Finché, regolarmente, accadeva: una notte il campanello suonava, in qualunque casa in cui ci trovassimo; il nostro coinquilino apriva, qualcuno entrava, corpi sbattevano e ossa facevano incidenti. Poi, la mattina, papà tornava, apriva la porta di camera nostra, si sedeva sul bordo del mio letto con lo sguardo travolto e mi diceva: vestiti, ce ne andiamo. Uscivo dalla stanza e il coinquilino era morto, in una posa suicida che per me aveva lo spessore di una bugia di carta velina. Ci fu Giorgio, impiccato al lampadario; Caio, con i polsi tagliati; Marco Lee, cinese, con un sacchetto di nylon legato sulla testa; Baba, nigeriano, con il cervello sparato contro il muro e la pistola in mano; Anto, giù dalla finestra sul tetto cinque piani più giù. E via così: una scia di morti impressionante, a cui per qualche miracoloso motivo nessun poliziotto ha mai accostato me e mio papà: in effetti, in quelle case, noi non esistevamo. Io non uscivo mai, mio papà viveva di notte, contratti o registrazioni regolari non ne volevamo nemmeno: andava bene così. L’equilibrio, col tempo, si raggiungeva, e il mio silenzio si dimenticava di farmi domande. Per due mesi, forse tre. Fino al calare improvviso di falce: a quel punto ricominciavo a bollire in silenzio e mio papà annegava nel panico; d’altronde solo io sapevo che quei suicidi erano altro, e di parlare non se ne parlava nemmeno. Così, riempivamo i nostri zaini e scappavamo verso una nuova casa.

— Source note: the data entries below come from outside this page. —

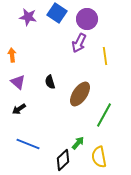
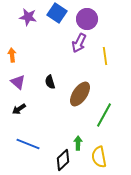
green arrow: rotated 40 degrees counterclockwise
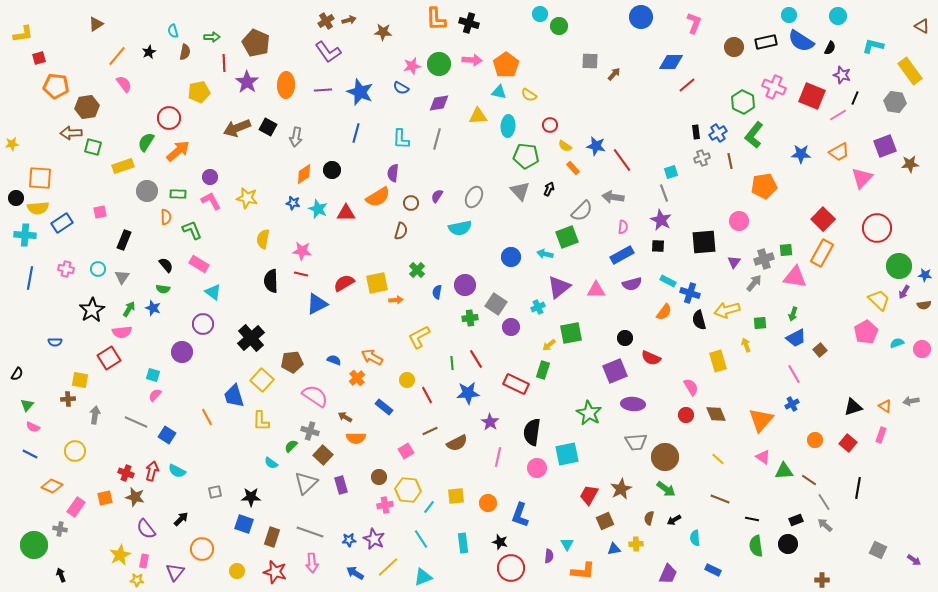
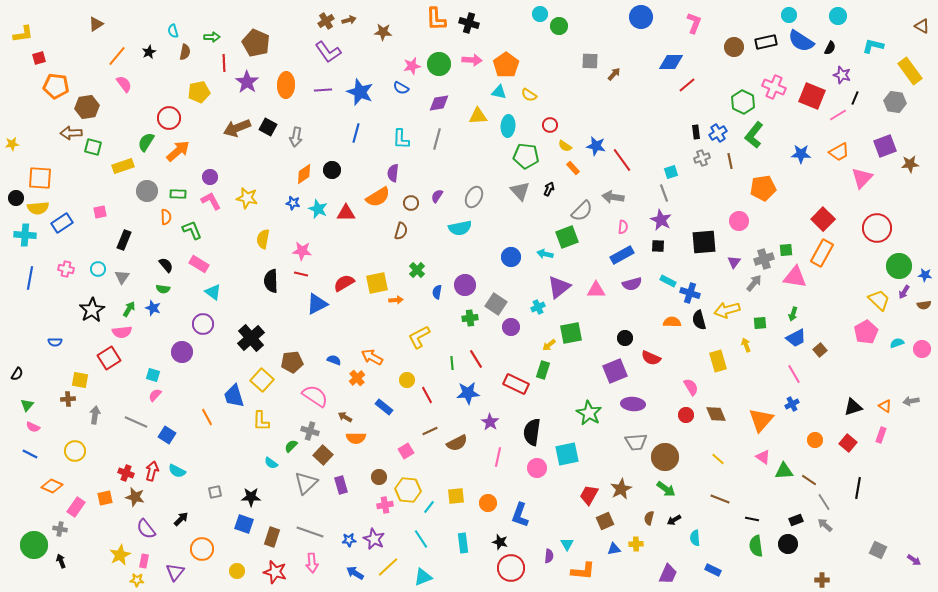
orange pentagon at (764, 186): moved 1 px left, 2 px down
orange semicircle at (664, 312): moved 8 px right, 10 px down; rotated 126 degrees counterclockwise
black arrow at (61, 575): moved 14 px up
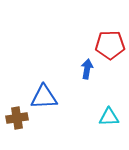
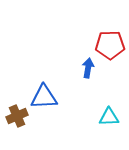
blue arrow: moved 1 px right, 1 px up
brown cross: moved 2 px up; rotated 15 degrees counterclockwise
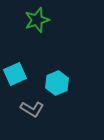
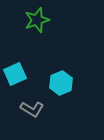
cyan hexagon: moved 4 px right
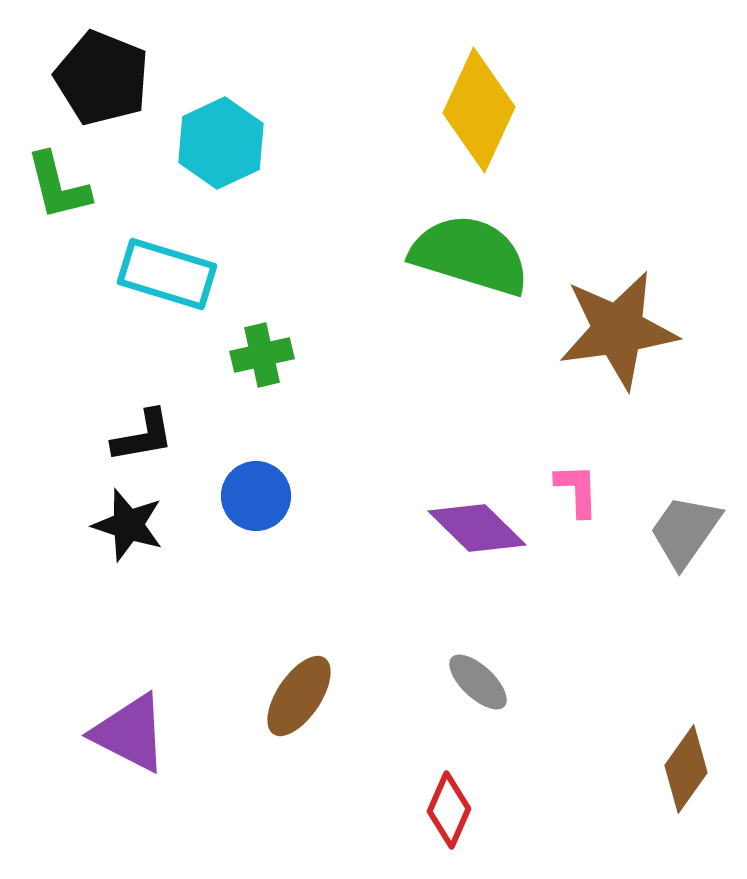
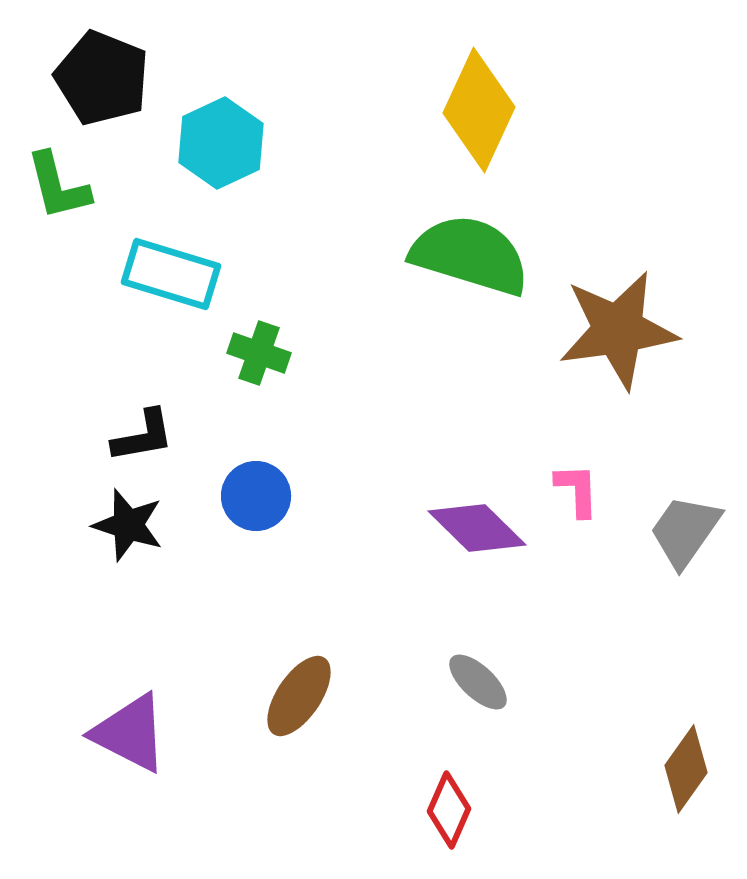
cyan rectangle: moved 4 px right
green cross: moved 3 px left, 2 px up; rotated 32 degrees clockwise
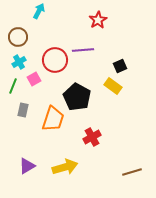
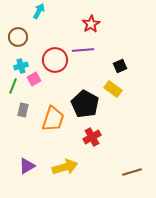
red star: moved 7 px left, 4 px down
cyan cross: moved 2 px right, 4 px down; rotated 16 degrees clockwise
yellow rectangle: moved 3 px down
black pentagon: moved 8 px right, 7 px down
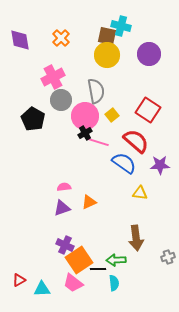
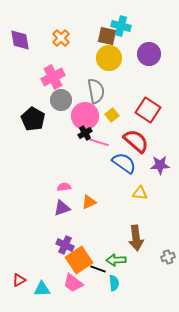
yellow circle: moved 2 px right, 3 px down
black line: rotated 21 degrees clockwise
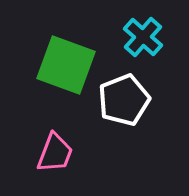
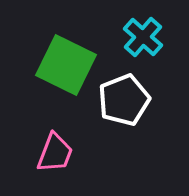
green square: rotated 6 degrees clockwise
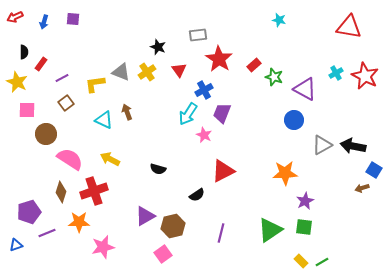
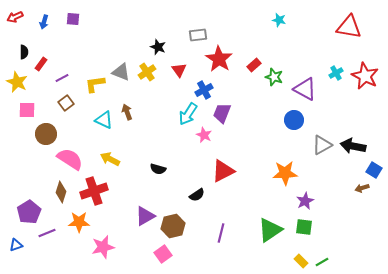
purple pentagon at (29, 212): rotated 15 degrees counterclockwise
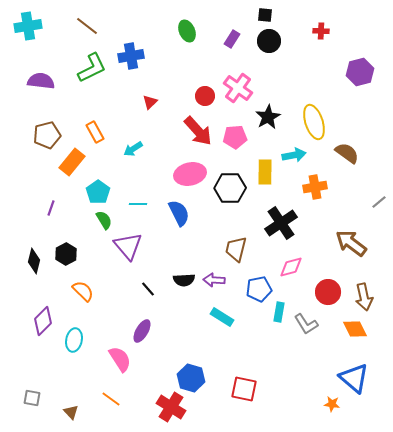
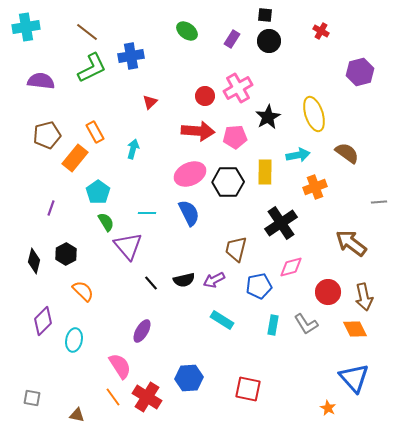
cyan cross at (28, 26): moved 2 px left, 1 px down
brown line at (87, 26): moved 6 px down
green ellipse at (187, 31): rotated 30 degrees counterclockwise
red cross at (321, 31): rotated 28 degrees clockwise
pink cross at (238, 88): rotated 24 degrees clockwise
yellow ellipse at (314, 122): moved 8 px up
red arrow at (198, 131): rotated 44 degrees counterclockwise
cyan arrow at (133, 149): rotated 138 degrees clockwise
cyan arrow at (294, 155): moved 4 px right
orange rectangle at (72, 162): moved 3 px right, 4 px up
pink ellipse at (190, 174): rotated 12 degrees counterclockwise
orange cross at (315, 187): rotated 10 degrees counterclockwise
black hexagon at (230, 188): moved 2 px left, 6 px up
gray line at (379, 202): rotated 35 degrees clockwise
cyan line at (138, 204): moved 9 px right, 9 px down
blue semicircle at (179, 213): moved 10 px right
green semicircle at (104, 220): moved 2 px right, 2 px down
black semicircle at (184, 280): rotated 10 degrees counterclockwise
purple arrow at (214, 280): rotated 30 degrees counterclockwise
black line at (148, 289): moved 3 px right, 6 px up
blue pentagon at (259, 289): moved 3 px up
cyan rectangle at (279, 312): moved 6 px left, 13 px down
cyan rectangle at (222, 317): moved 3 px down
pink semicircle at (120, 359): moved 7 px down
blue hexagon at (191, 378): moved 2 px left; rotated 20 degrees counterclockwise
blue triangle at (354, 378): rotated 8 degrees clockwise
red square at (244, 389): moved 4 px right
orange line at (111, 399): moved 2 px right, 2 px up; rotated 18 degrees clockwise
orange star at (332, 404): moved 4 px left, 4 px down; rotated 21 degrees clockwise
red cross at (171, 407): moved 24 px left, 10 px up
brown triangle at (71, 412): moved 6 px right, 3 px down; rotated 35 degrees counterclockwise
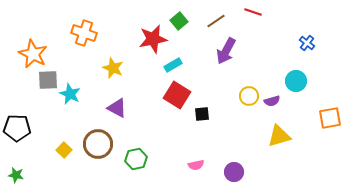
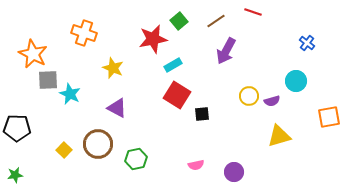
orange square: moved 1 px left, 1 px up
green star: moved 1 px left; rotated 21 degrees counterclockwise
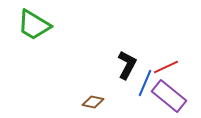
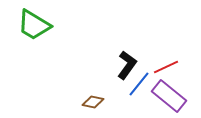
black L-shape: rotated 8 degrees clockwise
blue line: moved 6 px left, 1 px down; rotated 16 degrees clockwise
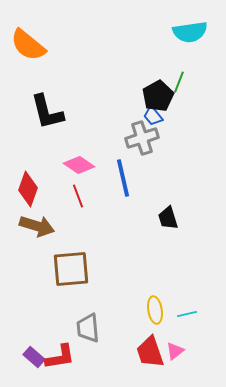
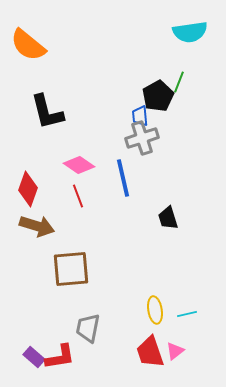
blue trapezoid: moved 13 px left; rotated 35 degrees clockwise
gray trapezoid: rotated 16 degrees clockwise
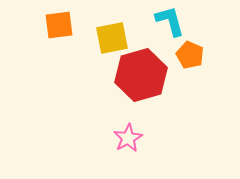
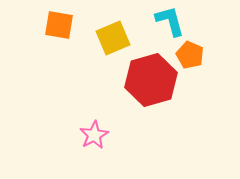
orange square: rotated 16 degrees clockwise
yellow square: moved 1 px right; rotated 12 degrees counterclockwise
red hexagon: moved 10 px right, 5 px down
pink star: moved 34 px left, 3 px up
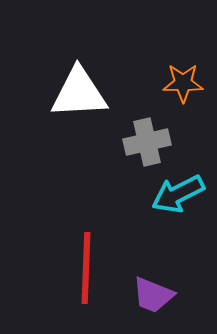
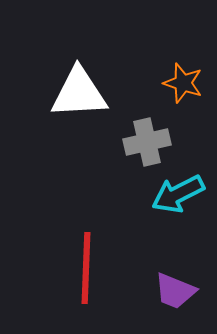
orange star: rotated 18 degrees clockwise
purple trapezoid: moved 22 px right, 4 px up
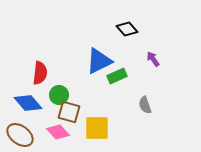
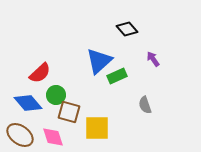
blue triangle: rotated 16 degrees counterclockwise
red semicircle: rotated 40 degrees clockwise
green circle: moved 3 px left
pink diamond: moved 5 px left, 5 px down; rotated 25 degrees clockwise
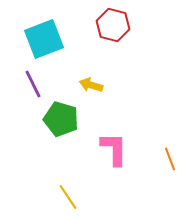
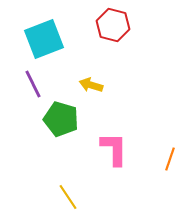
orange line: rotated 40 degrees clockwise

Fino a quel fatidico compleanno: otto anni e sentirsene cento di più, e non voglio pensare a mio papà. Entrò, un pacchetto ben confezionato stretto con nervo in una mano, lo sguardo pallido e le guance vitree. «Vestiti, è successo di nuovo. Andiamo» e mi tirò su dal letto con la mano libera. Buttò le mie quattro cose nel suo zaino da trekking e fece per uscire di casa; ma prima si affacciò alla porta del bagno per dare ancora un’occhiata alla scena: nella vasca da bagno, come surgelato, fissava immobile il soffitto Barbu, che fino alla sera prima condivideva da vivo gli stessi nostri quattro muri. Nell’acqua galleggiava per metà una stufetta elettrica accesa sulla temperatura più calda, ancora scintillante di corrente bluastra.
Mio papà, ritto con in spalla quei quattro stracci che costituivano il cento per cento della nostra vita materiale, osservava la scena, ma non capiva.
Allora decisi che era troppo.
«Papà», gli dissi, «è agosto».
E lui, voltandosi di scatto per lo spavento, per la prima volta dopo anni, sorrise.